¶27 I respectfully dissent as the known and present danger exception clearly applies. A kettle that holds boiling liquids and has been known for over a year to have defective gears and be prone to tipping is a known and present danger that creates a ministerial duty to repair or prevent injury. The fact that the injury occurred to a prisoner (as the majority highlights in the first line of its decision) is meaningless to our analysis. Let's change our outlook as to who was injured, but keep all other facts, dates, and times the same. The kitchen is now at the Wisconsin State Capitol and the same four connected kettles (see picture below) are in a serving line of a buffet that the public, legislators, and our supreme court justices use to obtain their lunch.
¶28 On March 4, 2014, a decorated World War II veteran was invited to the capitol for a ceremony. He arrived early and decided to get some lunch in the capitol cafeteria. While fishing a hot dog out of the kettle (the same kettle that tipped onto Jackson), the kettle, without warning, tipped and doused him with boiling water and 300 hot dogs. He was badly burned and required hospitalization, skin grafts, and was left with permanent impairment and disfigurement. As a knowledgeable citizen, he knew that immunity prevented liability unless an exception to immunity applied. The veteran made a courteous inquiry to the state as to whether, prior to March 4, 2014, the state knew of any problems with the kettle.

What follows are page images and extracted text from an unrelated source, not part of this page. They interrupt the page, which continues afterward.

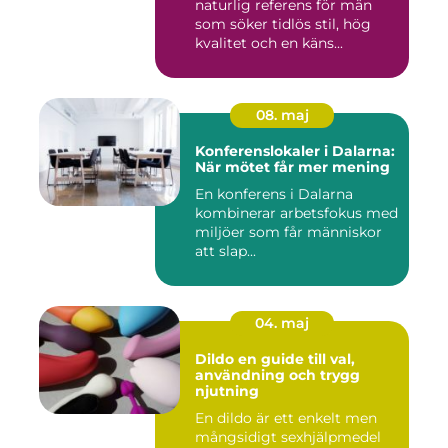
naturlig referens för män
som söker tidlös stil, hög
kvalitet och en käns...
08. maj
Konferenslokaler i Dalarna:
När mötet får mer mening
En konferens i Dalarna
kombinerar arbetsfokus med
miljöer som får människor
att slap...
04. maj
Dildo en guide till val,
användning och trygg
njutning
En dildo är ett enkelt men
mångsidigt sexhjälpmedel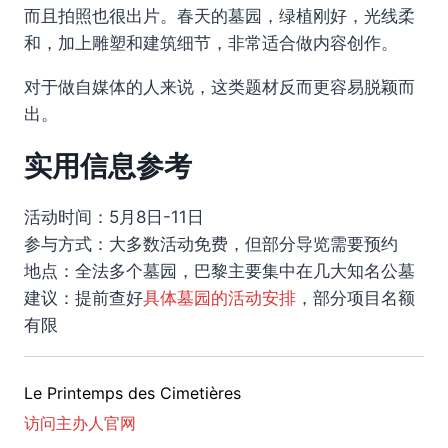
而且拍照也很出片。春天的墓园，绿植刚好，光线柔
和，加上雕塑和建筑细节，非常适合做内容创作。
对于做自媒体的人来说，这类题材反而更容易脱颖而
出。
实用信息参考
活动时间：5月8日-11日
参与方式：大多数活动免费，但部分导览需要预约
地点：全法多个墓园，巴黎主要集中在几大知名公墓
建议：提前查好
具体墓园的活动安排
，部分项目名额
有限
Le Printemps des Cimetières
访问主办人官网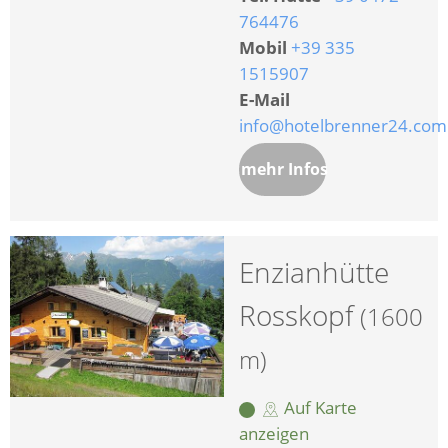
764476
Mobil
+39 335
1515907
E-Mail
info@hotelbrenner24.com
mehr Infos
Enzianhütte
Rosskopf
(1600
m)
Auf Karte
anzeigen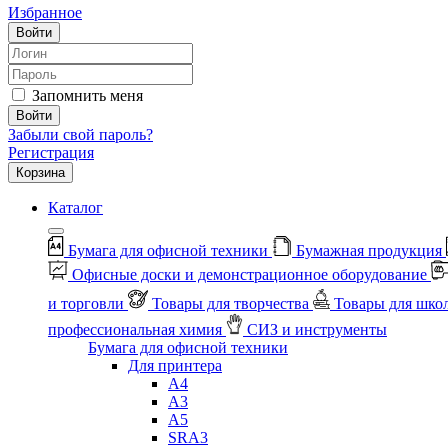
Избранное
Войти
Запомнить меня
Войти
Забыли свой пароль?
Регистрация
Корзина
Каталог
Бумага для офисной техники
Бумажная продукция
Офисные доски и демонстрационное оборудование
и торговли
Товары для творчества
Товары для шко
профессиональная химия
СИЗ и инструменты
Бумага для офисной техники
Для принтера
А4
А3
А5
SRA3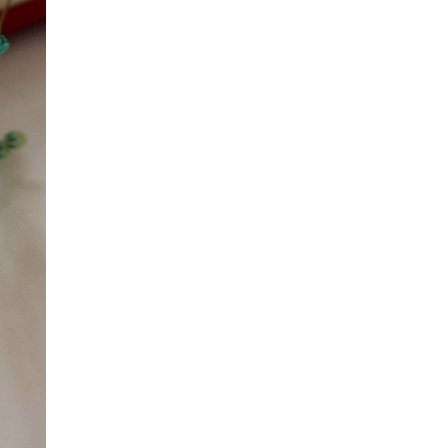
исторические объекты
11 ИЮНЯ /
ГОРОДСКОЕ ОБРАЗОВАНИЕ
​Почти 50 новых объектов образования
открыли в этом учебном году в Москве
10 ИЮНЯ /
ГОРОДСКОЕ ОБРАЗОВАНИЕ
Госдума приняла закон о детских SIM-
картах
10 ИЮНЯ /
ДЕТИ
Глава СПЧ предложил вернуть в школы
устные переходные экзамены
9 ИЮНЯ /
КАЧЕСТВО ОБРАЗОВАНИЯ
​Объединяя дошкольный мир
8 ИЮНЯ /
АНОНС
«Сколково» и ГК «Просвещение»
анонсировали запуск акселератора
технологических решений для всех
уровней образования
8 ИЮНЯ /
ЧТО ПРОИСХОДИТ?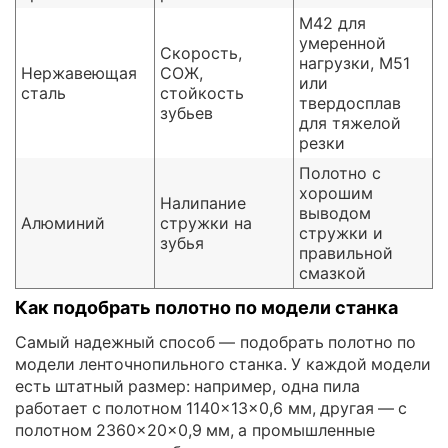
M42 для
умеренной
Скорость,
нагрузки, M51
Нержавеющая
СОЖ,
или
сталь
стойкость
твердосплав
зубьев
для тяжелой
резки
Полотно с
хорошим
Налипание
выводом
Алюминий
стружки на
стружки и
зубья
правильной
смазкой
Как подобрать полотно по модели станка
Самый надежный способ — подобрать полотно по
модели ленточнопильного станка. У каждой модели
есть штатный размер: например, одна пила
работает с полотном 1140×13×0,6 мм, другая — с
полотном 2360×20×0,9 мм, а промышленные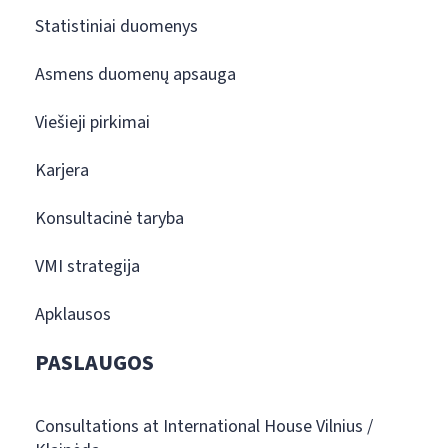
Statistiniai duomenys
Asmens duomenų apsauga
Viešieji pirkimai
Karjera
Konsultacinė taryba
VMI strategija
Apklausos
PASLAUGOS
Consultations at International House Vilnius /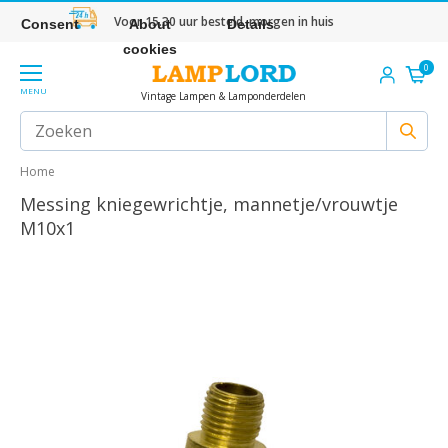
Voor 15.30 uur besteld, morgen in huis
Consent
About
Details
cookies
0
MENU
Vintage Lampen & Lamponderdelen
Home
Messing kniegewrichtje, mannetje/vrouwtje
M10x1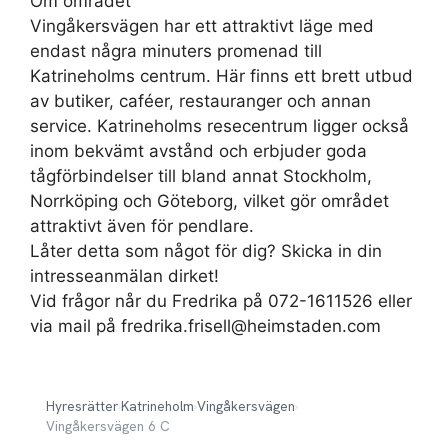
Om området
Vingåkersvägen har ett attraktivt läge med
endast några minuters promenad till
Katrineholms centrum. Här finns ett brett utbud
av butiker, caféer, restauranger och annan
service. Katrineholms resecentrum ligger också
inom bekvämt avstånd och erbjuder goda
tågförbindelser till bland annat Stockholm,
Norrköping och Göteborg, vilket gör området
attraktivt även för pendlare.
Låter detta som något för dig? Skicka in din
intresseanmälan dirket!
Vid frågor når du Fredrika på 072-1611526 eller
via mail på
fredrika.frisell@heimstaden.com
Hyresrätter
›
Katrineholm
›
Vingåkersvägen
›
Vingåkersvägen 6 C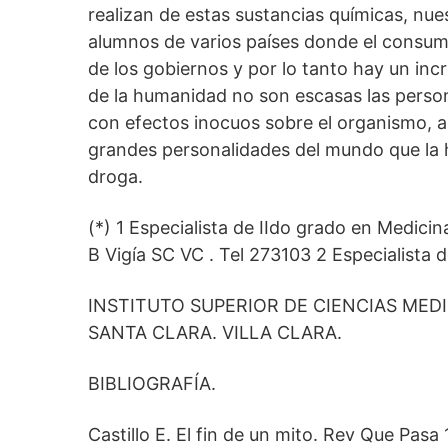
realizan de estas sustancias químicas, nu
alumnos de varios países donde el consumo
de los gobiernos y por lo tanto hay un in
de la humanidad no son escasas las perso
con efectos inocuos sobre el organismo, 
grandes personalidades del mundo que la 
droga.
(*) 1 Especialista de IIdo grado en Medicin
B Vigía SC VC . Tel 273103 2 Especialista 
INSTITUTO SUPERIOR DE CIENCIAS MEDI
SANTA CLARA. VILLA CLARA.
BIBLIOGRAFÍA.
Castillo E. El fin de un mito. Rev Que Pasa 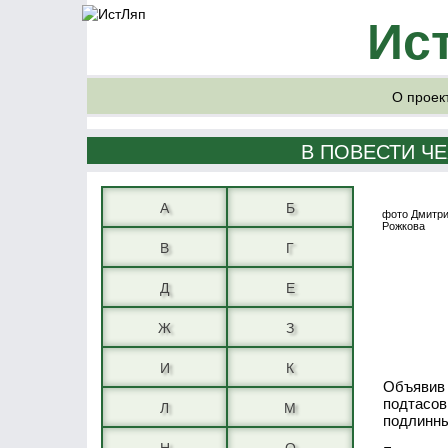
Ис
О проек
В ПОВЕСТИ Ч
А
Б
фото Дмитр
Рожкова
В
Г
Д
Е
Ж
З
И
К
Объявив 
подтасов
Л
М
подлинн
Н
О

¶29 The state responded that the kitchen supervisor/general manager had issued numerous orders prior to March 4, 2014, that the kettles had defective gears and were prone to tipping, but for unknown reasons, the repairs were never made. Specifically, the state reported that sixteen months prior to March 4, 2014, a kitchen employee had submitted a repair order to the maintenance department which stated "gears stripped on kettles." See majority, ¶4. The state also reported that one year prior to March 4, 2014, a state maintenance worker examined all the kettles and "noticed that all of them had 'some wear.' " See id. As to the specific kettle that scalded the veteran/Jackson, a state maintenance worker wrote in the maintenance log that "[s]team trap sticks closed most of the time. Lid actuator badly worn. Ring gear starting to wear out. Kettle will not stay in place, tips a little." See id. (emphasis added). Two days after that report (and just under one year prior to the incident), the same state employee submitted a repair order stating "all 4 kettles have frozen or stripped out gears." See id.
¶30 The state further reported that just over six months prior to March 4, 2014, one of the kettles, but not the one that tipped on March 4, tipped and scalded a person. See id. , ¶5. The kitchen manager wrote an accident report that maintenance "needs to fix this kettle so it doesn't tip over." See id. The state also reported that more than four months prior March 4, 2014, another repair order was written stating "all kettles still need work as far as tipping . Can we take the lids off so they don't whack someone else in the head." See id. , ¶6 (emphasis added). Apparent from this repair order is knowledge that the state knew that all the kettles were prone to tipping and that the lids would whack the unfortunate soul in the head when the kettle inevitably did tip.
¶31 From the above facts, the majority concludes that the state had no ministerial duty to repair the specific kettle that tipped onto Jackson and that there was no "known and present danger" that the specific kettle would tip. I disagree. The maintenance department had repair orders to fix "all kettles" and "all kettles" were prone to tipping. In my opinion, all four of the kettles were a known and present danger to tip on March 4, 2014, and the state had, prior to March 4, 2014, a ministerial duty to repair the kettles. Absent repairing the kettles, the state had a ministerial duty to prevent injury.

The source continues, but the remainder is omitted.